Migrating a Subversion(SVN) repository to Git/GitLab/GitHub repository

sagary2j

Sagar R Ravkhande

Posted on March 18, 2022

Migrating a Subversion(SVN) repository to Git/GitLab/GitHub repository

Prerequisite:

Configure a migration environment on a local workstation and install the following software:

Git
Subversion
git-svn utility (part of Git)

What is a Version control systems?

Version control systems are integral to building software. They combine your repository of project files with a history of all your code changes, making it easy to edit and understand your code over time.

The main benefit of using a version control system is that it keeps your team’s workflows organized as they work through various types of releases. With one in place, team members can easily research, track, and undo code. They can work on the same code simultaneously without code conflicts. Plus, the whole team can track who made what changes, when, and why.
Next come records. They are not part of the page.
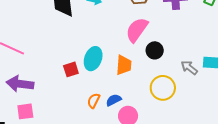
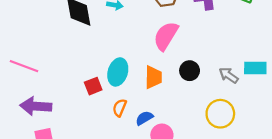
black circle: (155, 50) -> (190, 71), moved
yellow circle: (163, 88) -> (220, 114), moved
orange semicircle: (94, 101) -> (120, 108), moved

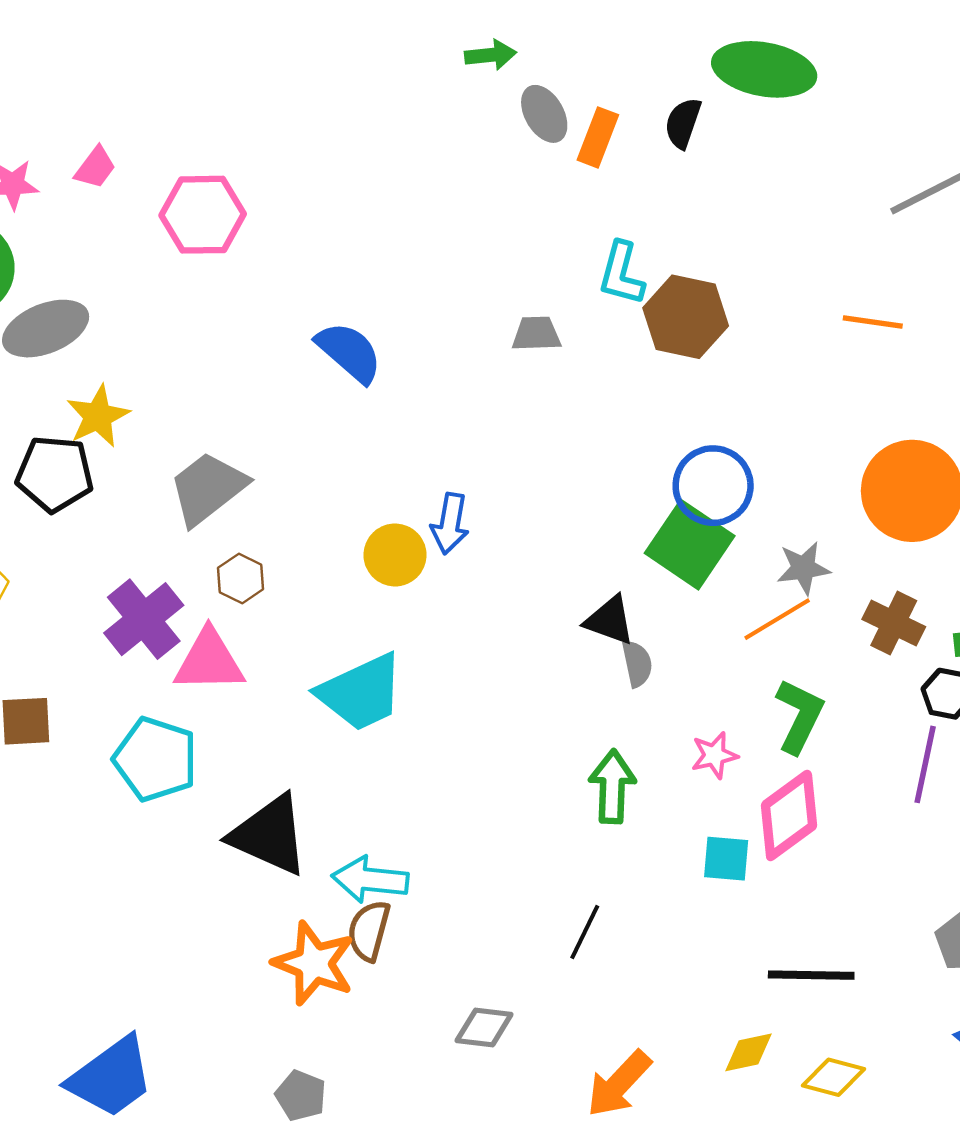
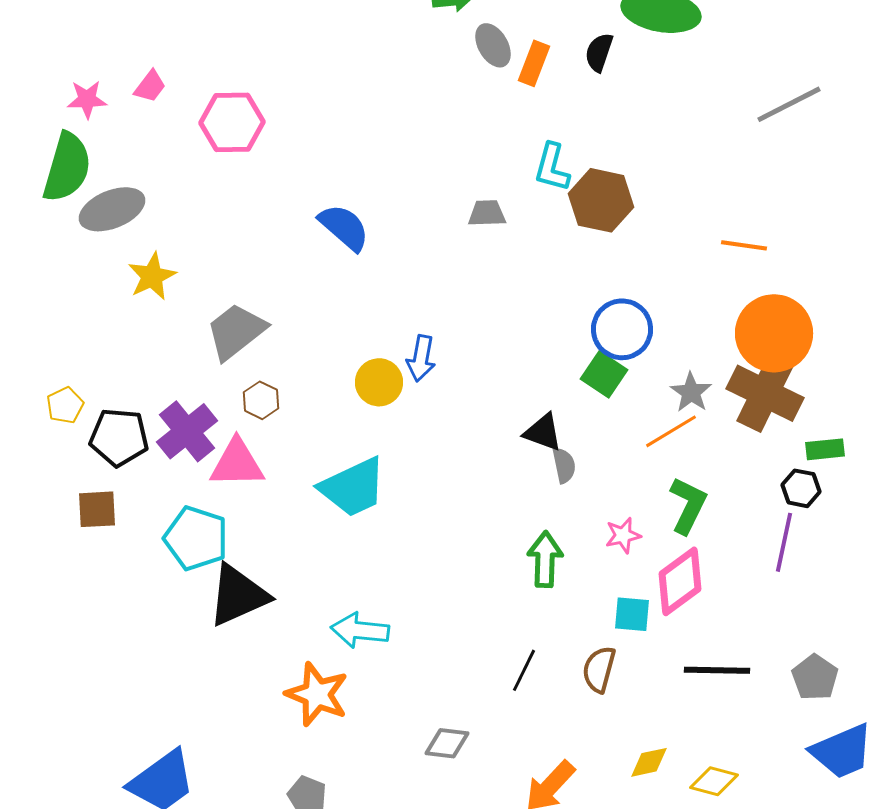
orange line: (873, 322) -> (744, 245), moved
black pentagon: (55, 474) -> (119, 437), moved
green square: (690, 545) -> (604, 374), size x0.7
gray star: (803, 568) -> (691, 392), turned -30
brown cross: (894, 623) -> (765, 393), moved, size x1.6
black triangle: (269, 835) -> (238, 595), moved, turned -48
brown semicircle: (369, 931) -> (599, 669), moved
black line: (811, 975) -> (717, 670), moved

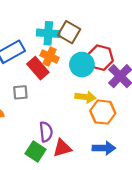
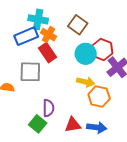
cyan cross: (48, 33) -> (38, 19), moved
orange cross: (49, 56) -> (48, 35), moved
gray square: (20, 92) -> (30, 72), size x1.6
red triangle: (62, 148) -> (73, 125), moved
But before you implement a version control system into your team’s workflow, you need to figure out which one is right for you. While most options out there have similar benefits, their differences are important.

Git Vs. SVN

With all version control systems, project files sit on a server that you push your files to when you have completed your work on your local machine. However, deciding whether to use a centralized version control system (like SVN) or a distributed version control system (like Git) will affect how you commit changes.

Remember, not all version control systems fit all teams and all needs. A method that works perfectly for one company may be entirely wrong for your team. To determine which system to use, you need to look at how each system works.

GitVsSVN

What is SVN?

Apache Subversion, also known as Subversion, SVN represents the most popular centralized version control system on the market. With a centralized system, all files and historical data are stored on a central server. Developers can commit their changes directly to that central server repository.

Work is comprised of three parts:

Trunk: The trunk is the hub of your current, stable code and product. It only includes tested, unbroken code. This acts as a base where all changes are made from.

Branches: Here is where you house new code and features. Using a copy of the trunk code, team members conduct research and development in the branch. Doing so allows each team member to work on the enhanced features without disrupting each other’s progress.

Tags: Consider tags a duplicate of a branch at a given point in time. Tags aren’t used during development, but rather during deployment after the branch’s code is finished. Marking your code with tags makes it easy to review and, if necessary, revert your code.

To create a new feature you first branch the code from the trunk, i.e. take an exact copy of the trunk and place it into a new folder within the branches area. Then you work on your feature. When you’re done, you merge your changes back into the trunk.

The benefit of branching is the ability to make commits into the branch without breaking the trunk. You only merge into the trunk when your code is error-free. This keeps your trunk stable. And users generally appreciate how easy it is to use and understand SVN.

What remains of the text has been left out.